(Dataset content Opens)

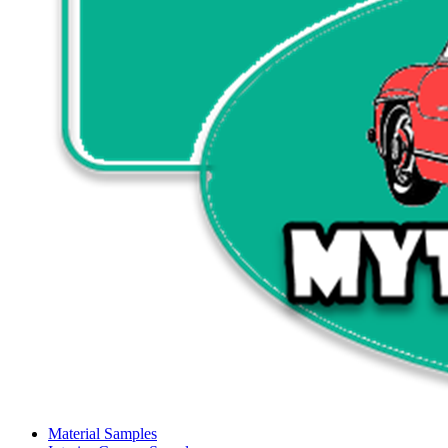
Material Samples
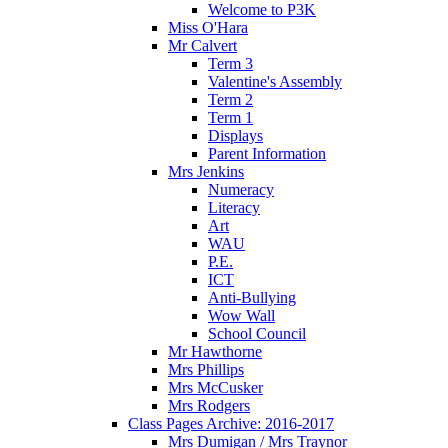
Welcome to P3K
Miss O'Hara
Mr Calvert
Term 3
Valentine's Assembly
Term 2
Term 1
Displays
Parent Information
Mrs Jenkins
Numeracy
Literacy
Art
WAU
P.E.
ICT
Anti-Bullying
Wow Wall
School Council
Mr Hawthorne
Mrs Phillips
Mrs McCusker
Mrs Rodgers
Class Pages Archive: 2016-2017
Mrs Dumigan / Mrs Traynor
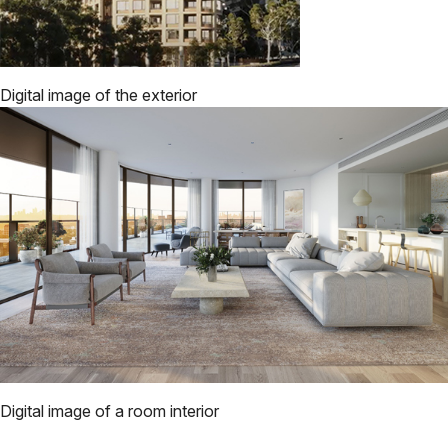
Digital image of the exterior
Digital image of a room interior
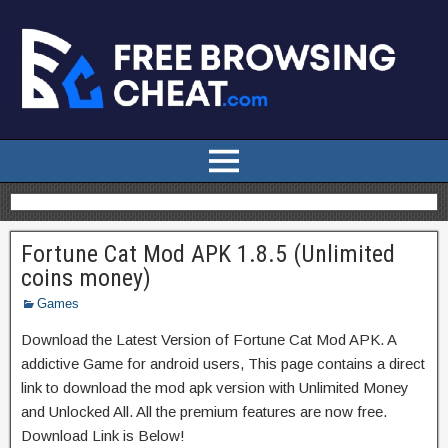
Fortune Cat Mod APK 1.8.5 (Unlimited
coins money)
Games
Download the Latest Version of Fortune Cat Mod APK. A
addictive Game for android users, This page contains a direct
link to download the mod apk version with Unlimited Money
and Unlocked All. All the premium features are now free.
Download Link is Below!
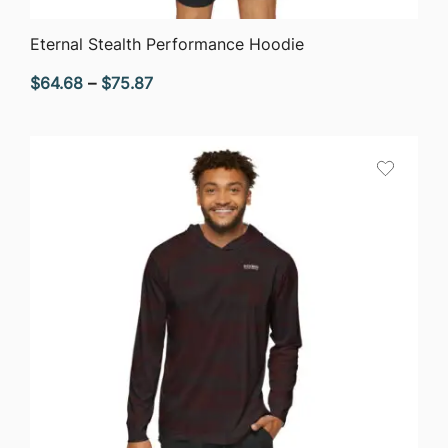
QUICK VIEW
Eternal Stealth Performance Hoodie
Price
$
64.68
–
$
75.87
range:
$64.68
through
$75.87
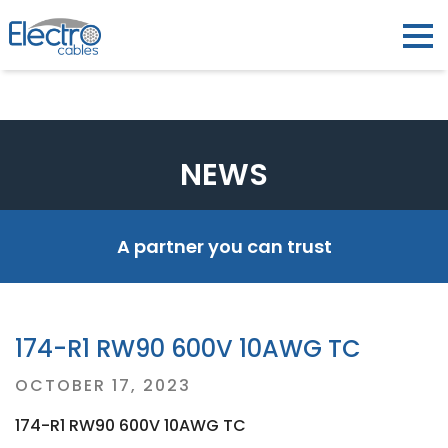
NEWS
A partner you can trust
174-R1 RW90 600V 10AWG TC
Posted
OCTOBER 17, 2023
on
174-R1 RW90 600V 10AWG TC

(Dataset content Closes)

Report every line in the listing that holds the word "image".

**Exercise answer**.
Digital image of the exterior
Digital image of a room interior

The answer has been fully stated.